(Aim of the exercise): Collect each line of the entries that holds the string "comerebeber".

(Material for the task):
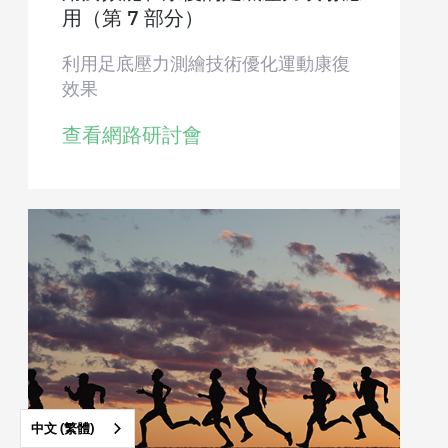
用（第 7 部分）
利用足底壓力測繪技術優化運動康復
效果
查看網路研討會
中文 (繁體)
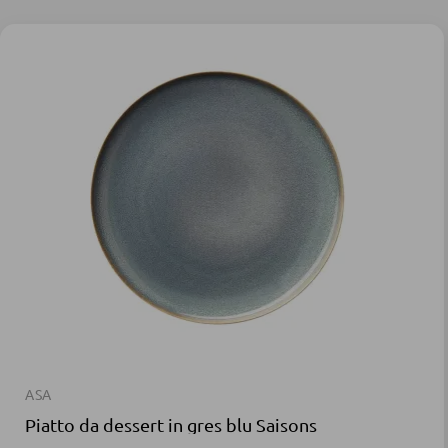
ASA
Piatto da dessert in gres blu Saisons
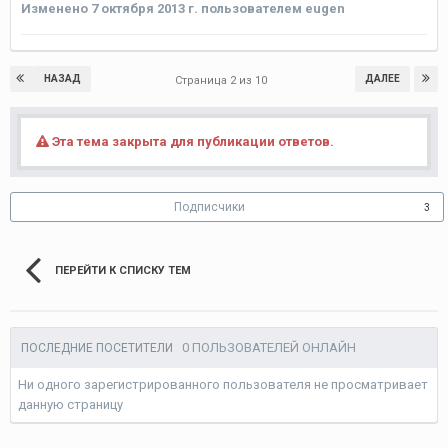
Изменено
7 октября 2013 г.
пользователем eugen
НАЗАД
ДАЛЕЕ
Страница 2 из 10
Эта тема закрыта для публикации ответов.
Подписчики
3
ПЕРЕЙТИ К СПИСКУ ТЕМ
0 ПОЛЬЗОВАТЕЛЕЙ ОНЛАЙН
ПОСЛЕДНИЕ ПОСЕТИТЕЛИ
Ни одного зарегистрированного пользователя не просматривает
данную страницу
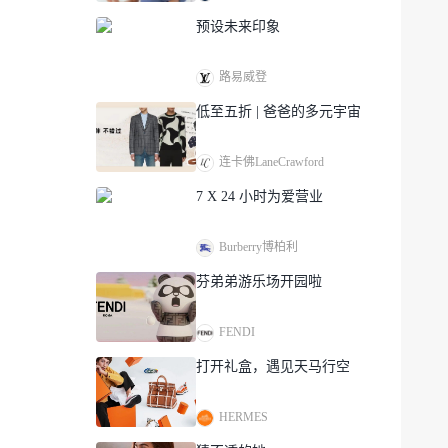
预设未来印象
路易威登
低至五折 | 爸爸的多元宇宙
连卡佛LaneCrawford
7 X 24 小时为爱营业
Burberry博柏利
芬弟弟游乐场开园啦
FENDI
打开礼盒，遇见天马行空
HERMES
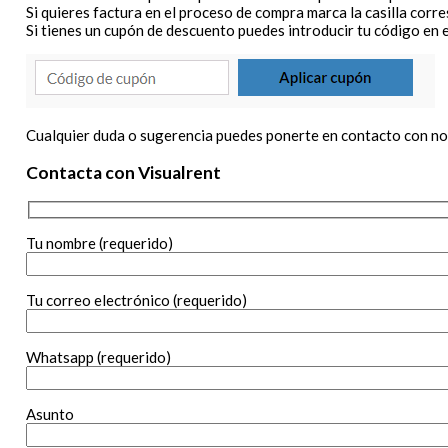
Si quieres factura en el proceso de compra marca la casilla corres
Si tienes un cupón de descuento puedes introducir tu código en el
Cualquier duda o sugerencia puedes ponerte en contacto con no
Contacta con Visualrent
Tu nombre (requerido)
Tu correo electrónico (requerido)
Whatsapp (requerido)
Asunto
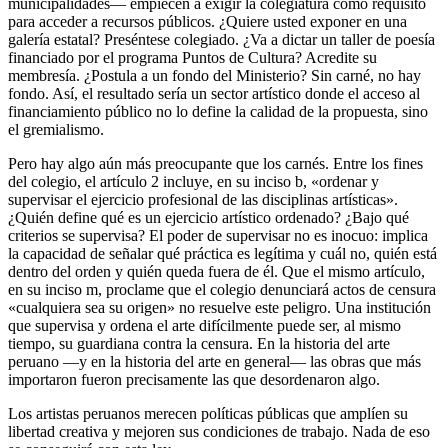
municipalidades— empiecen a exigir la colegiatura como requisito
para acceder a recursos públicos. ¿Quiere usted exponer en una
galería estatal? Preséntese colegiado. ¿Va a dictar un taller de poesía
financiado por el programa Puntos de Cultura? Acredite su
membresía. ¿Postula a un fondo del Ministerio? Sin carné, no hay
fondo. Así, el resultado sería un sector artístico donde el acceso al
financiamiento público no lo define la calidad de la propuesta, sino
el gremialismo.
Pero hay algo aún más preocupante que los carnés. Entre los fines
del colegio, el artículo 2 incluye, en su inciso b, «ordenar y
supervisar el ejercicio profesional de las disciplinas artísticas».
¿Quién define qué es un ejercicio artístico ordenado? ¿Bajo qué
criterios se supervisa? El poder de supervisar no es inocuo: implica
la capacidad de señalar qué práctica es legítima y cuál no, quién está
dentro del orden y quién queda fuera de él. Que el mismo artículo,
en su inciso m, proclame que el colegio denunciará actos de censura
«cualquiera sea su origen» no resuelve este peligro. Una institución
que supervisa y ordena el arte difícilmente puede ser, al mismo
tiempo, su guardiana contra la censura. En la historia del arte
peruano —y en la historia del arte en general— las obras que más
importaron fueron precisamente las que desordenaron algo.
Los artistas peruanos merecen políticas públicas que amplíen su
libertad creativa y mejoren sus condiciones de trabajo. Nada de eso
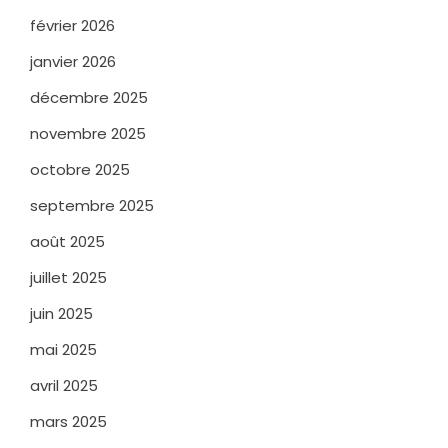
février 2026
janvier 2026
décembre 2025
novembre 2025
octobre 2025
septembre 2025
août 2025
juillet 2025
juin 2025
mai 2025
avril 2025
mars 2025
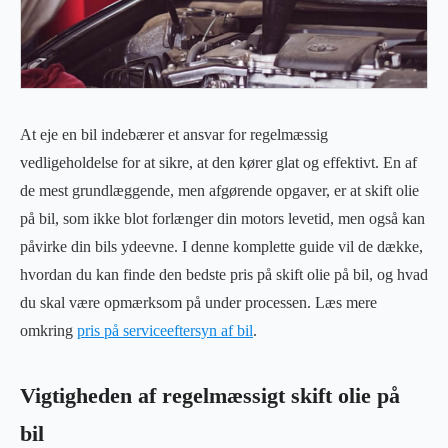
At eje en bil indebærer et ansvar for regelmæssig
vedligeholdelse for at sikre, at den kører glat og effektivt. En af
de mest grundlæggende, men afgørende opgaver, er at skift olie
på bil, som ikke blot forlænger din motors levetid, men også kan
påvirke din bils ydeevne. I denne komplette guide vil de dække,
hvordan du kan finde den bedste pris på skift olie på bil, og hvad
du skal være opmærksom på under processen. Læs mere
omkring
pris på serviceeftersyn af bil
.
Vigtigheden af regelmæssigt skift olie på
bil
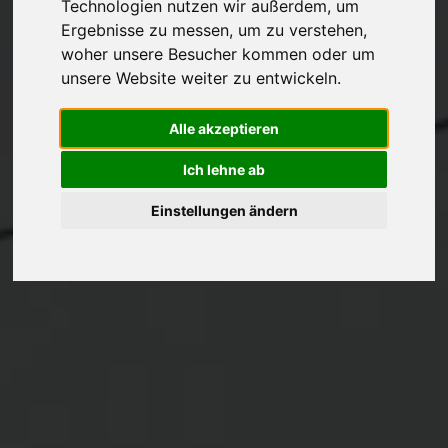
Technologien nutzen wir außerdem, um
Ergebnisse zu messen, um zu verstehen,
woher unsere Besucher kommen oder um
unsere Website weiter zu entwickeln.
Alle akzeptieren
Ich lehne ab
Einstellungen ändern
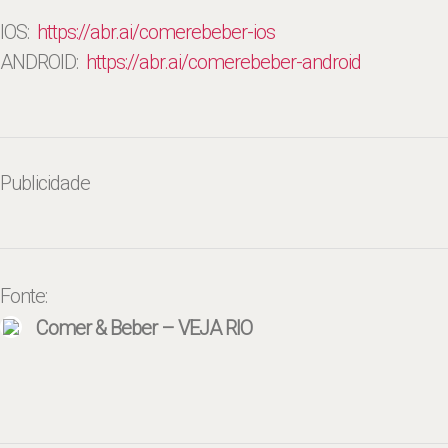
IOS:
https://abr.ai/
comerebeber-ios
ANDROID:
https://abr.ai/
comerebeber-android
Publicidade
Fonte:
Comer & Beber – VEJA RIO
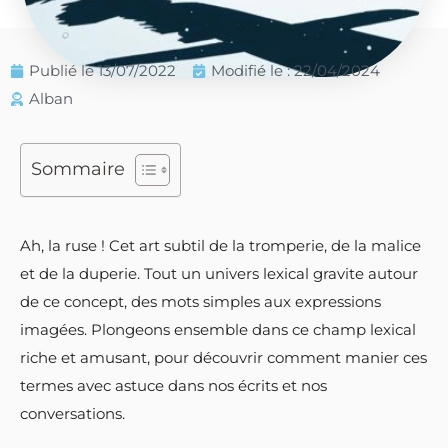
Publié le
13/07/2022
Modifié le : 22/04/2024
Alban
Sommaire
Ah, la ruse ! Cet art subtil de la tromperie, de la malice
et de la duperie. Tout un univers lexical gravite autour
de ce concept, des mots simples aux expressions
imagées. Plongeons ensemble dans ce champ lexical
riche et amusant, pour découvrir comment manier ces
termes avec astuce dans nos écrits et nos
conversations.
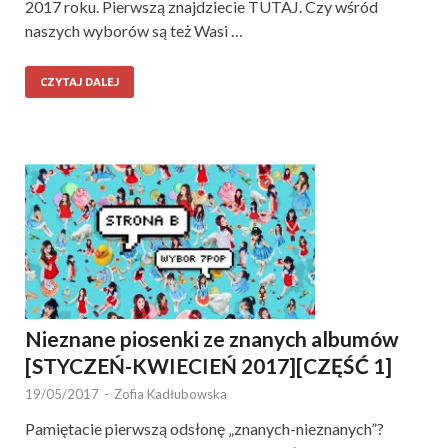
2017 roku. Pierwszą znajdziecie TUTAJ. Czy wśród
naszych wyborów są też Wasi …
CZYTAJ DALEJ
Nieznane piosenki ze znanych albumów
[STYCZEŃ-KWIECIEŃ 2017][CZĘŚĆ 1]
19/05/2017
-
Zofia Kadłubowska
Pamiętacie pierwszą odsłonę „znanych-nieznanych”?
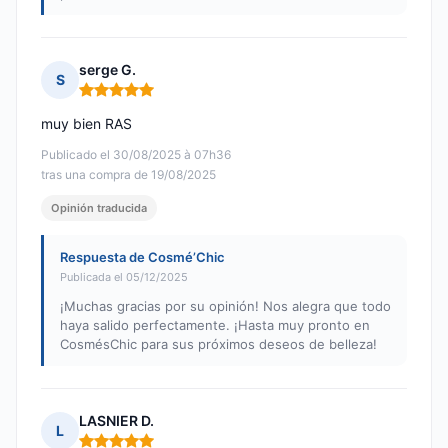
serge G.
S
Nota: 5 de 5
muy bien RAS
Publicado el 30/08/2025 à 07h36
tras una compra de 19/08/2025
Opinión traducida
Respuesta de Cosmé’Chic
Publicada el 05/12/2025
¡Muchas gracias por su opinión! Nos alegra que todo
haya salido perfectamente. ¡Hasta muy pronto en
CosmésChic para sus próximos deseos de belleza!
LASNIER D.
L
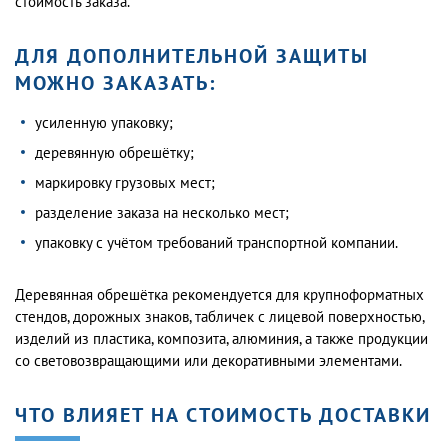
стоимость заказа.
ДЛЯ ДОПОЛНИТЕЛЬНОЙ ЗАЩИТЫ
МОЖНО ЗАКАЗАТЬ:
усиленную упаковку;
деревянную обрешётку;
маркировку грузовых мест;
разделение заказа на несколько мест;
упаковку с учётом требований транспортной компании.
Деревянная обрешётка рекомендуется для крупноформатных
стендов, дорожных знаков, табличек с лицевой поверхностью,
изделий из пластика, композита, алюминия, а также продукции
со световозвращающими или декоративными элементами.
ЧТО ВЛИЯЕТ НА СТОИМОСТЬ ДОСТАВКИ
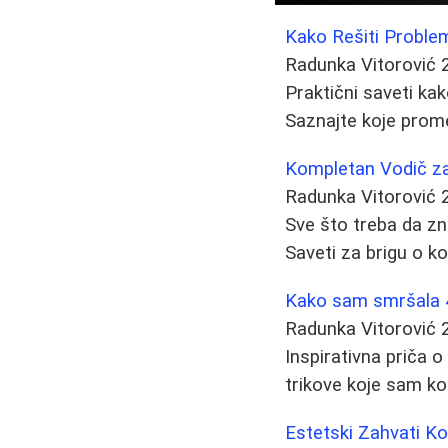
Kako Rešiti Proble
Radunka Vitorović
Praktični saveti k
Saznajte koje prom
Kompletan Vodič za 
Radunka Vitorović
Sve što treba da zna
Saveti za brigu o kož
Kako sam smršala 40
Radunka Vitorović
Inspirativna priča o
trikove koje sam kor
Estetski Zahvati K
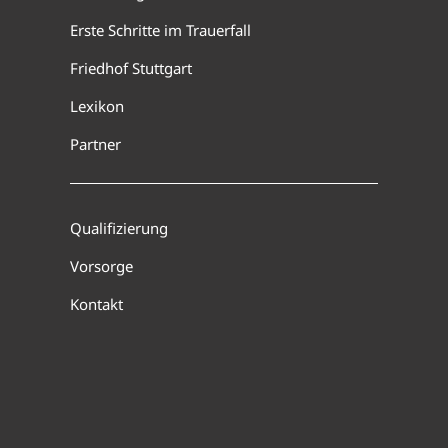
Erste Schritte im Trauerfall
Friedhof Stuttgart
Lexikon
Partner
Qualifizierung
Vorsorge
Kontakt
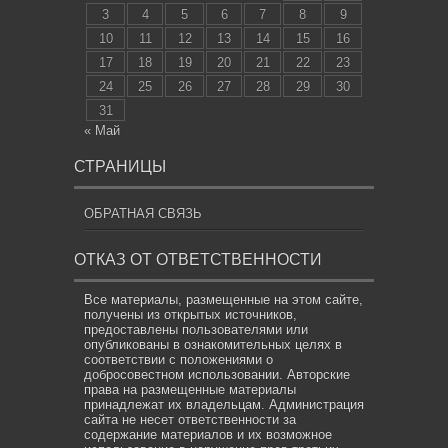
3
4
5
6
7
8
9
10
11
12
13
14
15
16
17
18
19
20
21
22
23
24
25
26
27
28
29
30
31
« Май
СТРАНИЦЫ
ОБРАТНАЯ СВЯЗЬ
ОТКАЗ ОТ ОТВЕТСТВЕННОСТИ
Все материалы, размещенные на этом сайте,
получены из открытых источников,
предоставлены пользователями или
опубликованы в ознакомительных целях в
соответствии с положениями о
добросовестном использовании. Авторские
права на размещенные материалы
принадлежат их владельцам. Администрация
сайта не несет ответственности за
содержание материалов и их возможное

(Written reply):
comerebeber-ios
comerebeber-android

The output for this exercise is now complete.